De nouvelles dérives sectaires sont apparues dans le contexte de l'épidémie de covid-19 – théories complotistes, courants apocalyptiques… – en particulier sur les réseaux sociaux. Des manipulateurs, des gourous qui se disent guérisseurs ou coachs de vie, discrets et parfaitement autonomes, ont ainsi propagé leur doctrine sectaire, grâce à internet et aux réseaux sociaux, dans les domaines de la santé, du bien-être ou de l'alimentation. Face à ces évolutions préoccupantes, nous ne pouvons que partager votre volonté d'informer et de sensibiliser davantage aux dangers de ce phénomène qui fait des milliers de victimes chaque année – victimes directes, mais aussi familles et amis entraînés dans ces dérives. Renforcer la lutte contre les dérives sectaires et les violences qu'elles engendrent constitue à la fois un enjeu de cohésion nationale, de santé et d'ordre public.

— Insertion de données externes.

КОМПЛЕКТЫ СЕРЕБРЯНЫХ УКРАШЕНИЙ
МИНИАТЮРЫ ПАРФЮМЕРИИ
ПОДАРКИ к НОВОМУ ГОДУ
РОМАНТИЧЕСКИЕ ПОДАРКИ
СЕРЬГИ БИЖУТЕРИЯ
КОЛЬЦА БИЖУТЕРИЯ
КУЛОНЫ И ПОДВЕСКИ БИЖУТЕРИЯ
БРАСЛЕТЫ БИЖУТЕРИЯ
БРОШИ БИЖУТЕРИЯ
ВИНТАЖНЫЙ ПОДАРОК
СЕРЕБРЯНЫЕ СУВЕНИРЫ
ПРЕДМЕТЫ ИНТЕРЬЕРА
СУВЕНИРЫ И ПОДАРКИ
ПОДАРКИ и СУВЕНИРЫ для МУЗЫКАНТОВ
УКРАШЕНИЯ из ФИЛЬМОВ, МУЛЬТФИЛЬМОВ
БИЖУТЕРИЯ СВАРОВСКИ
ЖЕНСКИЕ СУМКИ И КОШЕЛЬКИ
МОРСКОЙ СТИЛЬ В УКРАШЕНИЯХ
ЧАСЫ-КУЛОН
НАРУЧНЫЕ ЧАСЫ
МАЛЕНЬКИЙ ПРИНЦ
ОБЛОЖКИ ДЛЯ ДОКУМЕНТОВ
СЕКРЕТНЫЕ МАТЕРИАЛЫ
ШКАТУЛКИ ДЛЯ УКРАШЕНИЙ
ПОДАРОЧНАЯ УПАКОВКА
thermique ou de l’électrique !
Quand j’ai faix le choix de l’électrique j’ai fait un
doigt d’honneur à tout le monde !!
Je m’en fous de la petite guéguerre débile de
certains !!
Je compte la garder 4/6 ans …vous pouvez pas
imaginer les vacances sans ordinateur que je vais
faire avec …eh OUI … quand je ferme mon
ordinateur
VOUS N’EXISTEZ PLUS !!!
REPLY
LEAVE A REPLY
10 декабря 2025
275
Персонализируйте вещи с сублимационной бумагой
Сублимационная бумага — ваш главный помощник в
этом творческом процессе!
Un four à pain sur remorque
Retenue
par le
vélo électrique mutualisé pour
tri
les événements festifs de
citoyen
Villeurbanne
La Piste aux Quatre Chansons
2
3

Si nous soutenons donc pleinement l'objectif de ce projet de loi, nous partageons également le scepticisme des associations face à ce regain d'intérêt du Gouvernement après des années d'inaction. Rappelons tout de même que la Miviludes, créée en 2002, a connu un déclin, voire un abandon progressif des pouvoirs publics. La Cour des comptes notait ainsi en 2017 que « ses ressources budgétaires au demeurant très modestes ont été sensiblement réduites au cours des dix dernières années ». Surtout, on a pu craindre en 2020 sa disparition pure et simple. Cet organisme n'a dû son maintien qu'à l'ampleur des protestations contre sa disparition.
Nous nous réjouissons ainsi du statut législatif conféré à la Miviludes dans ce texte. Cela permettra d'inscrire sa mission dans la durée et de conforter sa vocation interministérielle. Nous nous interrogeons cependant sur la volonté de ne pas mentionner directement dans la loi le nom de cette administration. Nous resterons vigilants sur ce point afin que le principe de la consécration législative de la Miviludes ne soit pas remis en cause.
De même, nous regrettons que la commission des lois ait réintégré les articles 1er , 2 et 4 de la loi. S'agissant de l'article 4, qui réprime la provocation à l'abandon de soins ou à l'adoption de pratiques dont il est manifeste qu'elles exposent la victime à un risque grave ou immédiat pour sa santé, nous ne pouvons souscrire à la formulation retenue en l'état. Certes, il est nécessaire de lutter contre les gourous en ligne qui incitent les jeunes à des régimes dangereux pour la santé ou qui dissuadent les malades du cancer de poursuivre leur chimiothérapie pour préférer quelques pratiques douteuses. En revanche, nous devons aussi protéger les lanceurs d'alerte et la liberté d'expression. On peut se demander, au vu de la rédaction actuelle de l'article 4, si Irène Frachon n'aurait pas été poursuivie pour avoir dénoncé le scandale du Mediator.